§ **Task requirements**
Give back every line of the data, word for word.
BEGIN Dataset extract
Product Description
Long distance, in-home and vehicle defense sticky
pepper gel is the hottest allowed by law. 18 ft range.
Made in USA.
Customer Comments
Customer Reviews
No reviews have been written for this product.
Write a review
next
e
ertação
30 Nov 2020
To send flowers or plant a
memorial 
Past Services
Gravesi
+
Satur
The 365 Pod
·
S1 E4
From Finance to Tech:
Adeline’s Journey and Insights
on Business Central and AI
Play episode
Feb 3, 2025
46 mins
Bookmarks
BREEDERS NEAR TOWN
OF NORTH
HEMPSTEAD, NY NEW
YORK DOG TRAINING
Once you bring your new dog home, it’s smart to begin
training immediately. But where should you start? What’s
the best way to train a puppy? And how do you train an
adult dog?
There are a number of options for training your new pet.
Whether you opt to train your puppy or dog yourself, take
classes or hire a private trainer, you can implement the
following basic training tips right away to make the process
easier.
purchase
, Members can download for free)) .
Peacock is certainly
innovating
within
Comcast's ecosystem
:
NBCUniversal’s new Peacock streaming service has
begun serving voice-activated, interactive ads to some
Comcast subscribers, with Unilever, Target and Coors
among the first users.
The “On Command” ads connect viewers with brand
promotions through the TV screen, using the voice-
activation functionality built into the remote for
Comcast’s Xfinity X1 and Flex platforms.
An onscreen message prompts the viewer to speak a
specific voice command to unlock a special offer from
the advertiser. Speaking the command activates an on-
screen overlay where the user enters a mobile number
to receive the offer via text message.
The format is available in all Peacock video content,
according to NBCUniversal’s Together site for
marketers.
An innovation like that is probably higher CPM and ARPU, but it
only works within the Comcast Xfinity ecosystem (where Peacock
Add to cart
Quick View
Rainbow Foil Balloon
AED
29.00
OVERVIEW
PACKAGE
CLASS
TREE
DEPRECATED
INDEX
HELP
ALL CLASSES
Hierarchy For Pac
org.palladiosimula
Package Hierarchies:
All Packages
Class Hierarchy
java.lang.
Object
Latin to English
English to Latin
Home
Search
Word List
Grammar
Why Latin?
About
END Dataset extract
§ **Output for this task**
Product Description
Long distance, in-home and vehicle defense sticky
pepper gel is the hottest allowed by law. 18 ft range.
Made in USA.
Customer Comments
Customer Reviews
No reviews have been written for this product.
Write a review
next
e
ertação
30 Nov 2020
To send flowers or plant a
memorial 
Past Services
Gravesi
+
Satur
The 365 Pod
·
S1 E4
From Finance to Tech:
Adeline’s Journey and Insights
on Business Central and AI
Play episode
Feb 3, 2025
46 mins
Bookmarks
BREEDERS NEAR TOWN
OF NORTH
HEMPSTEAD, NY NEW
YORK DOG TRAINING
Once you bring your new dog home, it’s smart to begin
training immediately. But where should you start? What’s
the best way to train a puppy? And how do you train an
adult dog?
There are a number of options for training your new pet.
Whether you opt to train your puppy or dog yourself, take
classes or hire a private trainer, you can implement the
following basic training tips right away to make the process
easier.
purchase
, Members can download for free)) .
Peacock is certainly
innovating
within
Comcast's ecosystem
:
NBCUniversal’s new Peacock streaming service has
begun serving voice-activated, interactive ads to some
Comcast subscribers, with Unilever, Target and Coors
among the first users.
The “On Command” ads connect viewers with brand
promotions through the TV screen, using the voice-
activation functionality built into the remote for
Comcast’s Xfinity X1 and Flex platforms.
An onscreen message prompts the viewer to speak a
specific voice command to unlock a special offer from
the advertiser. Speaking the command activates an on-
screen overlay where the user enters a mobile number
to receive the offer via text message.
The format is available in all Peacock video content,
according to NBCUniversal’s Together site for
marketers.
An innovation like that is probably higher CPM and ARPU, but it
only works within the Comcast Xfinity ecosystem (where Peacock
Add to cart
Quick View
Rainbow Foil Balloon
AED
29.00
OVERVIEW
PACKAGE
CLASS
TREE
DEPRECATED
INDEX
HELP
ALL CLASSES
Hierarchy For Pac
org.palladiosimula
Package Hierarchies:
All Packages
Class Hierarchy
java.lang.
Object
Latin to English
English to Latin
Home
Search
Word List
Grammar
Why Latin?
About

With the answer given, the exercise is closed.